Ruth Imogen Stout was born June 14, 1884,[1] in Girard, Kansas,[2] the fifth child of Quaker parents John Wallace Stout and Lucetta Elizabeth Todhunter Stout.[3] Her younger brother Rex Stout, also an author, was famous for the Nero Wolfe detective stories.
She claimed to accompany Carrie A. Nation in a 'joint hatchetation' where the saloon was smashed up as a protest against the public sale of alcohol. Nation was arrested but Stout, 16 years old at the time, was not and proceeded to deal more damage. Later, on March 9, 1964, she went on I've Got a Secret to tell this story.[4]
Stout moved to New York when she was 18 and was employed at various times as a baby nurse, a bookkeeper, a secretary, a business manager, and a factory worker.

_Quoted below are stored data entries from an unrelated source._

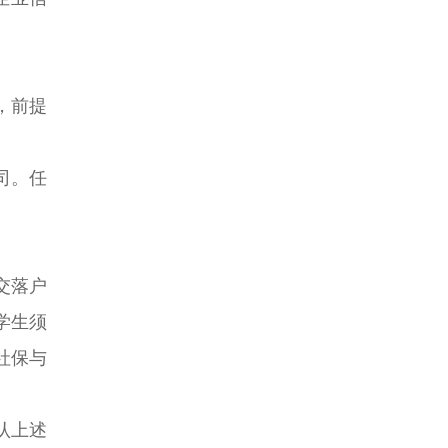
，前提
司。任
。
交落户
学生须
社保与
认上述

She was a lecturer and coordinated lectures and debates, and she owned a small tea shop in Greenwich Village and worked for a fake mind-reading act.[5] [6]
In 1923, she accompanied fellow Quakers to Russia to assist in famine relief.[5] She married Fred Rossiter in June 1929 at age 45.[6] [7] Rossiter, the son of an American businessman, was born in Germany in 1882. His family relocated to New York City in 1894.[8] In March 1930, the couple moved to a 55acres farm in Poverty Hollow, Redding Ridge, on the outskirts of Redding, Connecticut.[8] Rossiter, a Columbia-trained psychologist, followed his passion for wood turning and subsequently became known for his wooden bowls.[8] Stout decided to try her luck at gardening, and in the spring of 1930, she planted her first garden.[9]

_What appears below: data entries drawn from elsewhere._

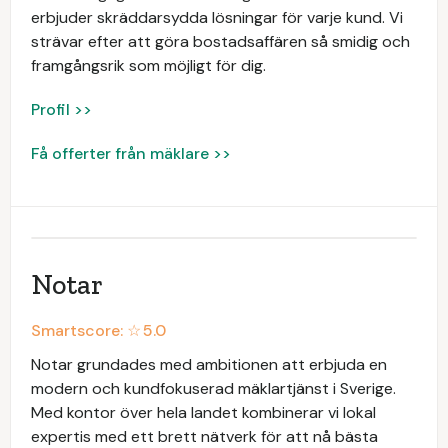
erbjuder skräddarsydda lösningar för varje kund. Vi
strävar efter att göra bostadsaffären så smidig och
framgångsrik som möjligt för dig.
Profil >>
Få offerter från mäklare >>
Notar
Smartscore: ☆
5.0
Notar grundades med ambitionen att erbjuda en
modern och kundfokuserad mäklartjänst i Sverige.
Med kontor över hela landet kombinerar vi lokal
expertis med ett brett nätverk för att nå bästa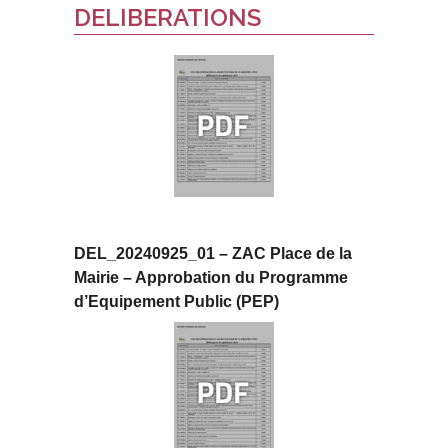
DELIBERATIONS
DEL_20240925_01 – ZAC Place de la
Mairie – Approbation du Programme
d’Equipement Public (PEP)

During her first year of gardening and for many years after, Ruth employed conventional techniques and practices in her garden with mixed results. She had to wait for someone else to come and plow the fields before she could start. This gentleman was frequently late or delays would occur due to mechanical failures. Wasted time lessened the already short growing season and tried her patience. Furthermore, the manual labor involved in planting a traditional garden became more than she could handle by herself. In the spring of 1944, after following the advice of other gardeners who used commercial fertilizers, "poisonous sprays" and plowing for fifteen years, Stout decided that she wasn't going to wait for the plowman, nor was she going to plow on her own. Instead she planted the seeds and covered them, waiting to see what would happen, and discovered surprising success.[9]
Stout claimed that to be successful her system required a thick mulch of at least 8 inches. She suggests that if starting a new garden in poor soil it is beneficial to plow manure in the first year and then proceed with the mulch, which is to be left on the garden year-round. After the first year, plowing is no longer needed and compost piles are not necessary either - the "compost pile" is maintained in place in the seed beds and garden paths. Mulching material is a combination of what ever one can find at hand, similar to the same materials that one might find in a compost heap.[10]
As the years progressed, Stout refined her techniques, eventually adopting a year-round mulch which virtually eliminated the labor associated with traditional gardening. Her minimalist approach spawned a long-running series of articles in Organic Gardening and Farming magazine as well as several books. Stout wrote under her maiden name but had changed her legal name to Rossiter after getting married.[11]
Her husband, Fred, died on November 24, 1960, after an extended illness.[8] Her sister, Mary, who also lived at Poverty Hollow for over 40 years, died on August 20, 1977, at 88.[12]